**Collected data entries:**
============
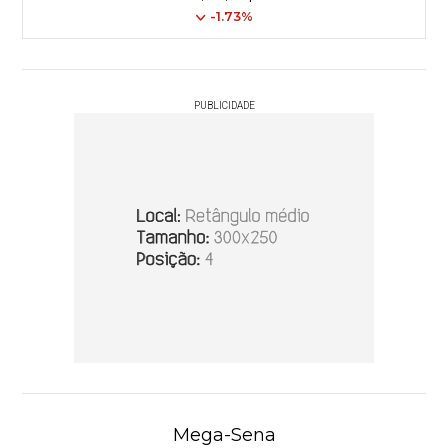
-1.73%
PUBLICIDADE
Mega-Sena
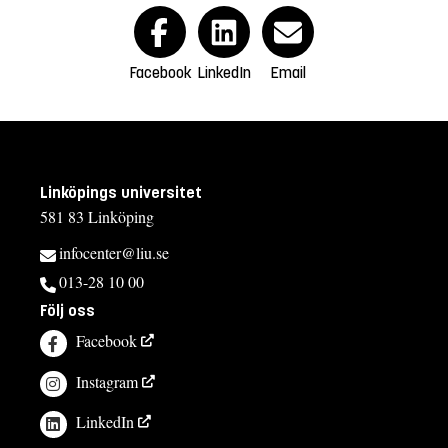
Facebook
LinkedIn
Email
Linköpings universitet
581 83 Linköping
infocenter@liu.se
013-28 10 00
Följ oss
Facebook
Instagram
LinkedIn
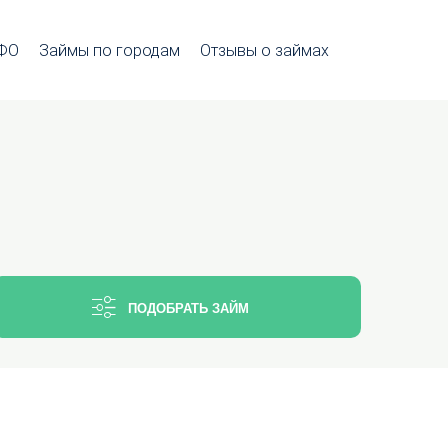
МФО
Займы по городам
Отзывы о займах
ПОДОБРАТЬ ЗАЙМ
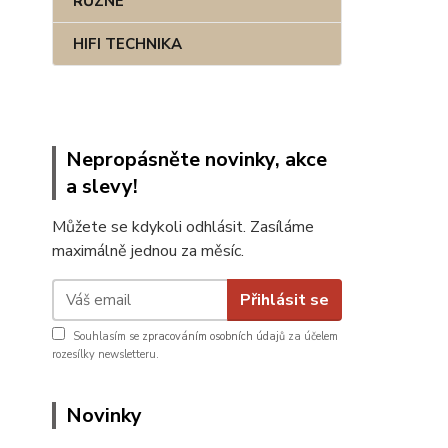
RŮZNÉ
HIFI TECHNIKA
Nepropásněte novinky, akce
a slevy!
Můžete se kdykoli odhlásit. Zasíláme
maximálně jednou za měsíc.
Přihlásit se
Souhlasím se
zpracováním osobních údajů
za účelem
rozesílky newsletteru.
Novinky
============
**Problem statement:** Would you retype the lines of the data above, from the one holding "maximálně jednou za měsíc." through its final line, exactly and without adding any other line?

**Written solution:**
maximálně jednou za měsíc.
Přihlásit se
Souhlasím se
zpracováním osobních údajů
za účelem
rozesílky newsletteru.
Novinky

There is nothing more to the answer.